Case Study: Marketing Data Warehouse Engineering
Case Problem Overview
In the fast-paced world of digital marketing, companies often struggle with managing and engineering data pipelines from various sources. Traditional data warehouses, even cloud-based ones, can be expensive and complex to maintain, leading to significantly higher costs on equipment and salaries.
Stakeholders from various teams like marketing, accounting, product, and development need comprehensive data from websites, ad systems, and CRM to build their own dashboards and reports to present performance results to the company board. However, they might not be familiar with the fundamentals of data engineering or have read "Data Engineering for Dummies." As a result, each report may have significantly different results because they lack a single source of truth, and each stakeholder makes their own calculations without considering the data engineering processes of their colleagues.
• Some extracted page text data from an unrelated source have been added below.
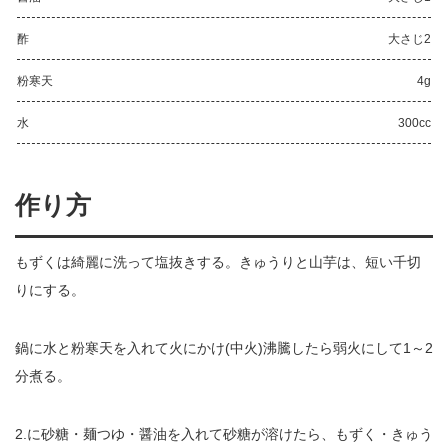
酢
大さじ2
粉寒天
4g
水
300cc
作り方
もずくは綺麗に洗って塩抜きする。きゅうりと山芋は、短い千切
りにする。
鍋に水と粉寒天を入れて火にかけ(中火)沸騰したら弱火にして1～2
分煮る。
2.に砂糖・麺つゆ・醤油を入れて砂糖が溶けたら、もずく・きゅう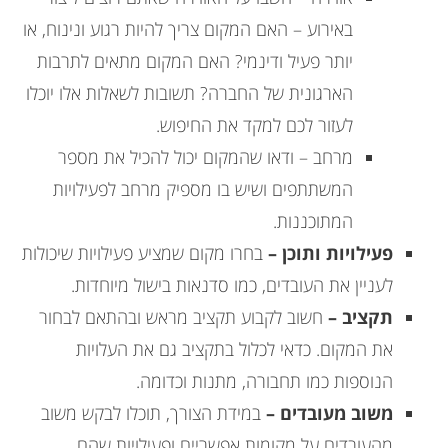
באירוע – האם המקום צריך להיות רגוע ונינוח, או
יותר פעיל ודינמי? האם המקום מתאים לתרבות
הארגונית של החברה? תשובות לשאלות אלו יוכלו
לעזור לכם למקד את החיפוש.
מרחב – ודאו שהמקום יכול להכיל את מספר
המשתתפים ושיש בו מספיק מרחב לפעילויות
המתוכננות.
פעילויות ותוכן –
בחרו מקום שמציע פעילויות שיכולות
לעניין את העובדים, כמו סדנאות בישול מיוחדות.
תקציב –
חשוב לקבוע תקציב מראש ובהתאם לבחור
את המקום. כדאי לכלול בתקציב גם את העלויות
הנוספות כמו תחבורה, מתנות וכדומה.
משוב מעובדים –
במידת הצורך, תוכלו לבקש משוב
מהעובדים על מקומות אפשריים ופעילויות שהם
This leads to final reports having controversial numbers that can feel unprofessional and provide misleading information.
The challenge is to create a cost-effective, scalable, and easy-to-maintain data warehouse solution that can handle marketing data from GA4, Facebook ADS, and Shopify efficiently and provide a single source of truth for all stakeholders based on data engineering principles.
Dataflow process overview
Company growth is not a linear, well-controlled process. Many services will arrive and many will be phased out as the company evolves. This constant change can lead to challenges in maintaining a cohesive and integrated data engineering infrastructure. New tools and platforms may be adopted to meet emerging needs without concern about data engineering principles. This dynamic environment requires a flexible and scalable data engineering pipeline architecture that can adapt to the ever-changing landscape of company requirements.
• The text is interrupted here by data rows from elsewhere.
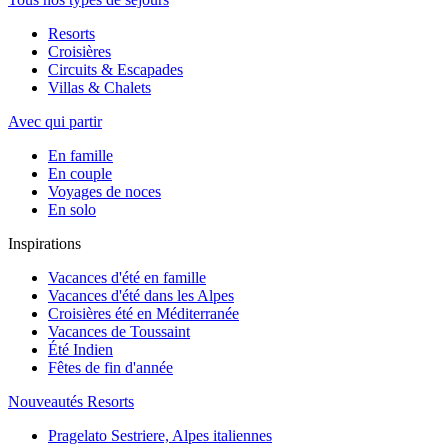
Resorts
Croisières
Circuits & Escapades
Villas & Chalets
Avec qui partir
En famille
En couple
Voyages de noces
En solo
Inspirations
Vacances d'été en famille
Vacances d'été dans les Alpes
Croisières été en Méditerranée
Vacances de Toussaint
Été Indien
Fêtes de fin d'année
Nouveautés Resorts
Pragelato Sestriere, Alpes italiennes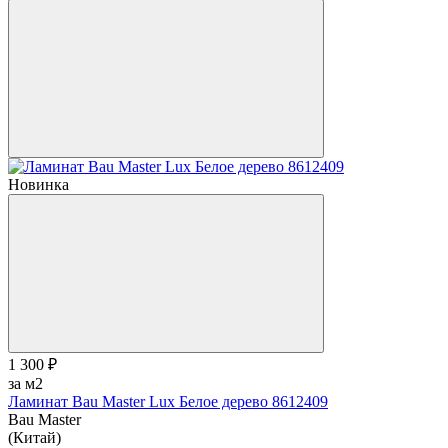
Новинка
1 300 ₽
за м2
Ламинат Bau Master Lux Белое дерево 8612409
Bau Master
(Китай)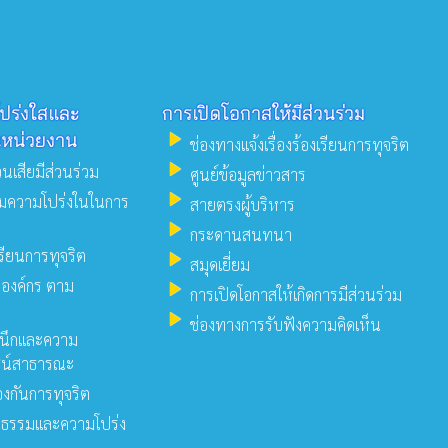
ปร่งใสและ
การเปิดโอกาสให้มีส่วนร่วม
play_arrow
นหน่วยงาน
ช่องทางแจ้งเรื่องร้องเรียนการทุจริต
play_arrow
วนเสียมีส่วนร่วม
ศูนย์ข้อมูลข่าวสาร
play_arrow
มความโปร่งในในการ
สายตรงผู้บริหาร
play_arrow
กระดานสนทนา
เรียนการทุจริต
play_arrow
สมุดเยี่ยม
องค์กร ตาม
play_arrow
การเปิดโอกาสให้เกิดการมีส่วนร่วม
play_arrow
ช่องทางการรับฟังความคิดเห็น
นึกและความ
ชน์สาธารณะ
งกันการทุจริต
ณธรรมและความโปร่ง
However, violating the fundamentals of data engineering principles can lead to the creation of data silos, where information is isolated within different systems and departments. These silos prevent seamless data integration and hinder the ability to gain comprehensive insights. Consequently, the lack of a unified data view can slow down decision-making processes and impede further growth, as stakeholders struggle to access and analyze the data they need efficiently.
As-Is Process
The graph illustrates the common problem of data silos, where multiple services such as Facebook, Google Analytics, and Shopify are connected to different ETL(Extract Transform Load fundamental of data engineering) processes and reporting tools. The more connections and services involved in the graph, the greater the complexity and potential for data inconsistencies, leading to fragmented and unreliable reports. This fragmentation makes it challenging to maintain a single source of truth, causing discrepancies and inefficiencies in data analysis and decision-making.
To-Be Process
The approach involves identifying shared functionalities among various services and creating a unified pipeline instead of maintaining multiple parallel processes. By analyzing the common characteristics and data processing requirements of services like Facebook ADS, Google Analytics, and Shopify, a single, streamlined ETL pipeline can be engineered. This unified process reduces redundancy, minimizes data silos, and ensures consistency across reports, ultimately providing a single source of truth for all stakeholders.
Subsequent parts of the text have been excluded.